A) If credit becomes unavailable and people can't get mortgages (due to worsening of financial crisis), the housing market could crash temporarily. However, a further decline in home prices would lead to massive immediate losses to the government as mortgage defaults soar, which is guaranteed to trigger a dollar crisis. As become desperate to buy hard assets get rid of their dollars, money will start pouring into housing market and prices will go parabolic.

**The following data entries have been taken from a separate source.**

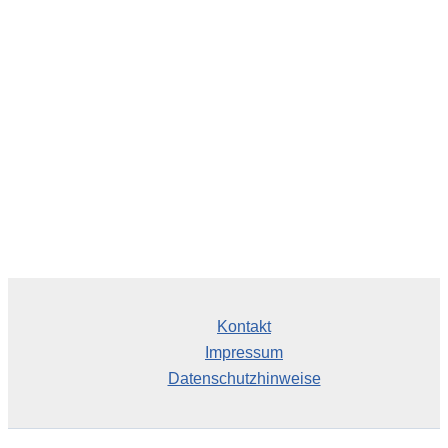
h
i
v
Kontakt
Impressum
Datenschutzhinweise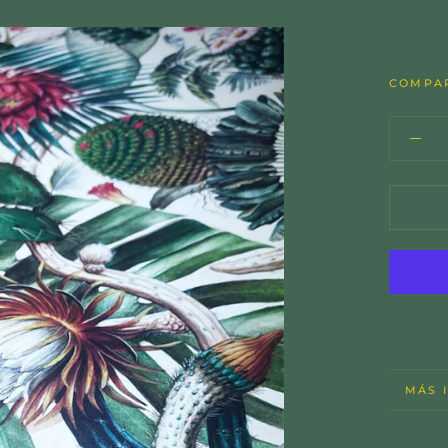
COMPA
MÁS 
VER 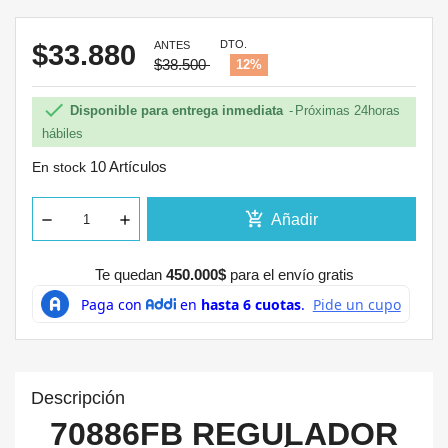
DTO.
$33.880
ANTES
$38.500
12%

Disponible para entrega inmediata
Próximas 24horas
hábiles
10 Artículos
En stock
add_shopping_cart
Añadir
Te quedan
450.000$
para el envío gratis
Descripción
70886FB REGULADOR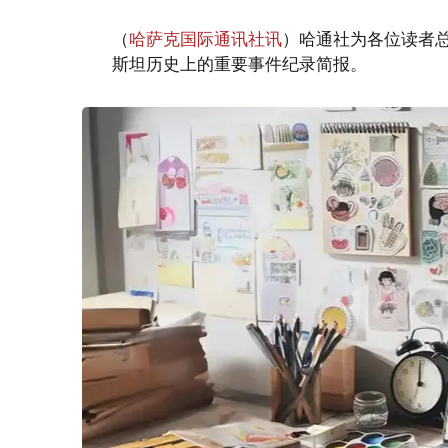
（
哈萨克国际通讯社讯
）哈通社为各位读者
斯坦历史上的重要事件纪录简报。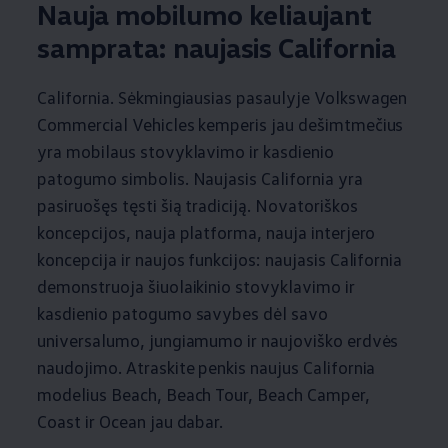
Nauja mobilumo keliaujant
samprata: naujasis California
California. Sėkmingiausias pasaulyje
Volkswagen
Commercial Vehicles kemperis jau dešimtmečius
yra mobilaus stovyklavimo ir kasdienio
patogumo simbolis. Naujasis California yra
pasiruošęs tęsti šią tradiciją. Novatoriškos
koncepcijos, nauja platforma, nauja interjero
koncepcija ir naujos funkcijos: naujasis California
demonstruoja šiuolaikinio stovyklavimo ir
kasdienio patogumo savybes dėl savo
universalumo, jungiamumo ir naujoviško erdvės
naudojimo. Atraskite penkis naujus California
modelius Beach, Beach Tour, Beach Camper,
Coast ir Ocean jau dabar.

B) The dollar crisis comes first and starts driving prices up. The unavailability to get mortgages, if it occurs, only serves to slow the price rises.

Scenario B is more likely in my opinion.

Federal Reserve's overflowing balance sheet

On a final note, the Federal Reserve now owns 1,234 billion mortgage debt (and has commitments to buy another 97 billion). The graphic below should be taken as another indication that we are reaching the end of the line.



This entry was posted in Currency_Collapse, News_Developments, Wall_Street_Meltdown. Bookmark the permalink.

One Response to *****Federal Government Owns Or Guarantees 69% Of All Mortgages*****

  1. Sebastian says:

    I thought that interest rates exceeding a thousand percent were norm during hyperinflation. Given that people buy houses with borrowed money, don't you think high interest rates will cause prices to drop? Or do you think that interest rates are going to remain low during the dollar crisis? I don't think so. Housing is a gigantic bubble way bigger than the dotcom bubble.